***** Data in this exercise
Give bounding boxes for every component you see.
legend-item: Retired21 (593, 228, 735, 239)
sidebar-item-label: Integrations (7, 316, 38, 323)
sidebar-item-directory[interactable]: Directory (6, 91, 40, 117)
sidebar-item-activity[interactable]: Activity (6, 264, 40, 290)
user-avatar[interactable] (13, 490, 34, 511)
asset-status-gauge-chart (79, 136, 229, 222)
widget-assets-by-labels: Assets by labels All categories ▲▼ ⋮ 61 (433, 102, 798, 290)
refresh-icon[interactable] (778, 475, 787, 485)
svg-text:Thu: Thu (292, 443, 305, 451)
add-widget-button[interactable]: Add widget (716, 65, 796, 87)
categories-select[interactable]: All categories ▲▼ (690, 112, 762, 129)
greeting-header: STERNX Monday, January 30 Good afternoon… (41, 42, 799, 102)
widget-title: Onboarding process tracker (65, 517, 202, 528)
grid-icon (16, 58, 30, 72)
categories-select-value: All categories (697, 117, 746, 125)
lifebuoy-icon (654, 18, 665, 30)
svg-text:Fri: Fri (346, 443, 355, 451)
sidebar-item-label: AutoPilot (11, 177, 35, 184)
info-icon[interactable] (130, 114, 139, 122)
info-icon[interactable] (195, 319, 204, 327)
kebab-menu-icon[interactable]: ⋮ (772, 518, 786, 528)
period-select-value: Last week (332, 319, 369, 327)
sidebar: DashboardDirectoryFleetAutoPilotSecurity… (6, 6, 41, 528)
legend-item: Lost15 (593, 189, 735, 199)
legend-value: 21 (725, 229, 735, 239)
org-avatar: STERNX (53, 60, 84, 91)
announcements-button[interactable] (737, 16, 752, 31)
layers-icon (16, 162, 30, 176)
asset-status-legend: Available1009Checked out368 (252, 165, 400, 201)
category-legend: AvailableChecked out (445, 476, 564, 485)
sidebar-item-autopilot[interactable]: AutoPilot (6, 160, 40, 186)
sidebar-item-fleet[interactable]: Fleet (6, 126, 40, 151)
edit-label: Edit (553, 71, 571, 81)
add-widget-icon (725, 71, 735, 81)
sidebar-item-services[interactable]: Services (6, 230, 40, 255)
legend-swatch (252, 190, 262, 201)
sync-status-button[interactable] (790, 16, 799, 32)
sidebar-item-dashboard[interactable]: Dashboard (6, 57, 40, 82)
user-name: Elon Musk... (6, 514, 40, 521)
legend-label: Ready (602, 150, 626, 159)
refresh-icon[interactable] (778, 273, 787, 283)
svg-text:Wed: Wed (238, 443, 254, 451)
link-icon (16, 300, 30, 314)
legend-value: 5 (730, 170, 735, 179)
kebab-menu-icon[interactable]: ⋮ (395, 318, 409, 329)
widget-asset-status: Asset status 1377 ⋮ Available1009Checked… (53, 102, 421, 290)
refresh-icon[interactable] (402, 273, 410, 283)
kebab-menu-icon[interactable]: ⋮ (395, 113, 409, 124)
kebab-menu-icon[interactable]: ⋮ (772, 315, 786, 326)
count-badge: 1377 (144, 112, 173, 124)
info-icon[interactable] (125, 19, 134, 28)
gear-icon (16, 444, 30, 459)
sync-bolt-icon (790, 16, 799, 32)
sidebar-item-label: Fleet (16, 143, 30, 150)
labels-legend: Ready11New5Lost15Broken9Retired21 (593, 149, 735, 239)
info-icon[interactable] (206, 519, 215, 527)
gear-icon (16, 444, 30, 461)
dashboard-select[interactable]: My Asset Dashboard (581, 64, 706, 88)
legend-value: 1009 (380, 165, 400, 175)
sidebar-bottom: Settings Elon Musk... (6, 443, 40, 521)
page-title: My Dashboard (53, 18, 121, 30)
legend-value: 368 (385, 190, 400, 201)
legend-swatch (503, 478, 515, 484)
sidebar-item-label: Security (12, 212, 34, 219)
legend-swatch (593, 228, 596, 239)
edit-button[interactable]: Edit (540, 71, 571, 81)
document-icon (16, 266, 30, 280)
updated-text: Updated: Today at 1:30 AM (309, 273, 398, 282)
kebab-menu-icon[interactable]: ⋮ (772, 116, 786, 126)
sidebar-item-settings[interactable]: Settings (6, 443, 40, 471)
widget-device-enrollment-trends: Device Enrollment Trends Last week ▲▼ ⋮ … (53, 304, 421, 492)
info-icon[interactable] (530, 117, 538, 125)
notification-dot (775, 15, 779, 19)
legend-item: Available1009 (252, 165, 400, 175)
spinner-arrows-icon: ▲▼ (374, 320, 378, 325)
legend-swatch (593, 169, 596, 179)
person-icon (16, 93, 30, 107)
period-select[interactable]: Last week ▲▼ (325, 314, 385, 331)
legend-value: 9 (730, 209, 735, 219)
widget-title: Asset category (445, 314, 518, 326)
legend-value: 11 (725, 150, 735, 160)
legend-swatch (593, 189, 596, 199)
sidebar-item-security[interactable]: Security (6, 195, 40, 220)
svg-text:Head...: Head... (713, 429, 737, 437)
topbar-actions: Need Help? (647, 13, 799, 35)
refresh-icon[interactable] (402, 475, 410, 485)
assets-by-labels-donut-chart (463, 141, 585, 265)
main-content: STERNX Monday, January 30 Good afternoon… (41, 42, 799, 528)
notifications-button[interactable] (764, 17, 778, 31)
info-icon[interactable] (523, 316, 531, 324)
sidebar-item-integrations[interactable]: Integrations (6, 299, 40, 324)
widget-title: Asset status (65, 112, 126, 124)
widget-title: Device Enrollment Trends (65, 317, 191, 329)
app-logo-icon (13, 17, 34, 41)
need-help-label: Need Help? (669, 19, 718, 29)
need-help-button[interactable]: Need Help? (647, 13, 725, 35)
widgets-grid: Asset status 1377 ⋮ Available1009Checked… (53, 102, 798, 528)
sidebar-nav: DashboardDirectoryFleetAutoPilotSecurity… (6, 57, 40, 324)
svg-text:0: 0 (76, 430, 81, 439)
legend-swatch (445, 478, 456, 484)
**********
***** Data in this exercise
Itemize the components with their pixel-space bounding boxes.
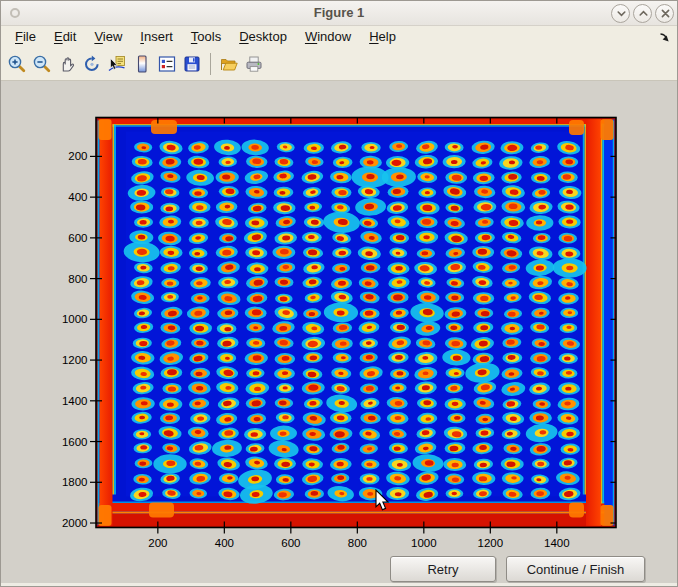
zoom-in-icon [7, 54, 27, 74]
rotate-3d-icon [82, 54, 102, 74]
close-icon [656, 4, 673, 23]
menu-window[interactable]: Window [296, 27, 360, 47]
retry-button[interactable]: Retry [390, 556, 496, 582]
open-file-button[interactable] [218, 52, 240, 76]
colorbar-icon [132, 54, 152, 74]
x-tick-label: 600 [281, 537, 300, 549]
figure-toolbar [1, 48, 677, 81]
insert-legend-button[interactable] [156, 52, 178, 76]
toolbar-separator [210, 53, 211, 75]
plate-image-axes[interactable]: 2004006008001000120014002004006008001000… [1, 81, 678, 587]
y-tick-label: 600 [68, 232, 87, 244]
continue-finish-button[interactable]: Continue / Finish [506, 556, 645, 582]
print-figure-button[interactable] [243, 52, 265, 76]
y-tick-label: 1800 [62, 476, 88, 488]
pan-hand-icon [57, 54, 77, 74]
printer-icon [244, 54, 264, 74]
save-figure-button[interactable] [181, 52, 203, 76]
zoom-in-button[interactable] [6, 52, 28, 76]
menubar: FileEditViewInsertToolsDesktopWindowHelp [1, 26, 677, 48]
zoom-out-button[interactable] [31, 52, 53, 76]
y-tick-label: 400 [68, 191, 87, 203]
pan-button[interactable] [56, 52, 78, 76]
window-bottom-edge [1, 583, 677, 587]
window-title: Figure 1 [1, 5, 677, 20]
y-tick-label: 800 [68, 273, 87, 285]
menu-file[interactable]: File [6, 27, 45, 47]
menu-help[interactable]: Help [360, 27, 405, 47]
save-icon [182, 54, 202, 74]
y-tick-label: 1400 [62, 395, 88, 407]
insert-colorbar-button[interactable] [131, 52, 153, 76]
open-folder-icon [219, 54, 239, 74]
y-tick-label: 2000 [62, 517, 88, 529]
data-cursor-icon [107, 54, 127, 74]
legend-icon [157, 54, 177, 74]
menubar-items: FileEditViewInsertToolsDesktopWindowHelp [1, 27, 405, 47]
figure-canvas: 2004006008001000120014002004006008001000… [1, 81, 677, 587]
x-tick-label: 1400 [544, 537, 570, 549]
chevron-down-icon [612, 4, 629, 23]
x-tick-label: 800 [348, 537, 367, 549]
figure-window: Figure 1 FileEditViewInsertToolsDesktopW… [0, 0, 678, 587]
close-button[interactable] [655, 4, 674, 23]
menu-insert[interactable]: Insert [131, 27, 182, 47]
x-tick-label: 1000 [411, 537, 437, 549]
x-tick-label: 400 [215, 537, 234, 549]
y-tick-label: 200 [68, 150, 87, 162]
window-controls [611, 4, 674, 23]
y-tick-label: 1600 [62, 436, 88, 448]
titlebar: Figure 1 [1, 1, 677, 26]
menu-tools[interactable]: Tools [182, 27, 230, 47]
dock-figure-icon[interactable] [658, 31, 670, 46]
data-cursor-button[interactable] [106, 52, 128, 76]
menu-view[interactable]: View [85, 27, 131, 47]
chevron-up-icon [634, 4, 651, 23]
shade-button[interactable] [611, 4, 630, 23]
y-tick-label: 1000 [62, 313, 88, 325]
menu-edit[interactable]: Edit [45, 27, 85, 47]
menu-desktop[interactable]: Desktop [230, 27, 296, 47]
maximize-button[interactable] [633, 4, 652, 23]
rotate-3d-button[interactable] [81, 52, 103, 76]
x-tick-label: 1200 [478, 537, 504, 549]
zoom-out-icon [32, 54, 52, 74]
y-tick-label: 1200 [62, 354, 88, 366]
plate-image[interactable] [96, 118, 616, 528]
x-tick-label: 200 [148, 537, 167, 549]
**********
◆ **What the exercise asks**:
From the entries above, collect every line with the string "boxes" in it.

◆ **Response to this task**:
Give bounding boxes for every component you see.
Itemize the components with their pixel-space bounding boxes.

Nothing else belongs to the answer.